■ Task directions
With the pictures omitted, transcribe each line below exactly as it is.

■ Listed entries

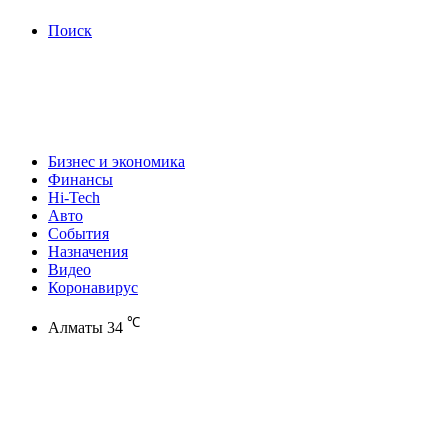
Поиск
Бизнес и экономика
Финансы
Hi-Tech
Авто
События
Назначения
Видео
Коронавирус
℃
Алматы
34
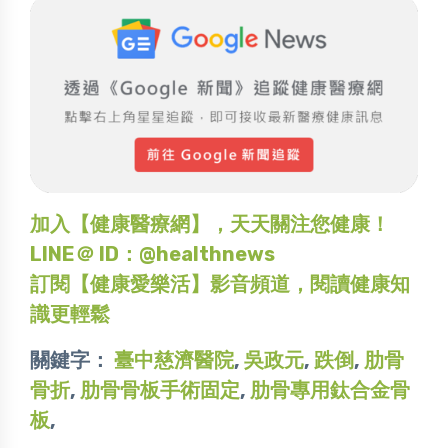
加入【健康醫療網】，天天關注您健康！
LINE＠ ID：@healthnews
訂閱【健康愛樂活】影音頻道，閱讀健康知
識更輕鬆
關鍵字：
臺中慈濟醫院
,
吳政元
,
跌倒
,
肋骨
骨折
,
肋骨骨板手術固定
,
肋骨專用鈦合金骨
板
,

■ Output for this exercise
Поиск
Бизнес и экономика
Финансы
Hi-Tech
Авто
События
Назначения
Видео
Коронавирус
℃
Алматы
34
加入【健康醫療網】，天天關注您健康！
LINE＠ ID：@healthnews
訂閱【健康愛樂活】影音頻道，閱讀健康知
識更輕鬆
關鍵字：
臺中慈濟醫院
,
吳政元
,
跌倒
,
肋骨
骨折
,
肋骨骨板手術固定
,
肋骨專用鈦合金骨
板
,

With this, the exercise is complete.